▸ What to work on
The answer should be a faithful retyping of the records that follow, pictures excluded.

▸ Stored data
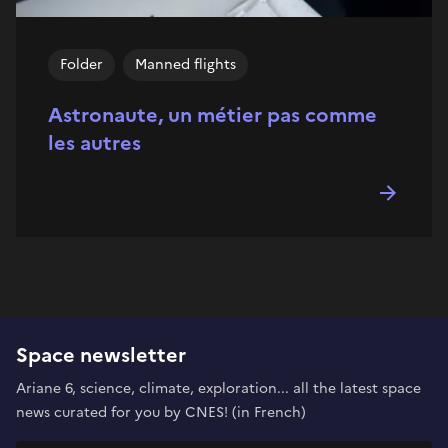
Folder
Manned flights
Astronaute, un métier pas comme
les autres
Space newsletter
Ariane 6, science, climate, exploration... all the latest space
news curated for you by CNES! (in French)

▸ Answer space
Folder
Manned flights
Astronaute, un métier pas comme
les autres
Space newsletter
Ariane 6, science, climate, exploration... all the latest space
news curated for you by CNES! (in French)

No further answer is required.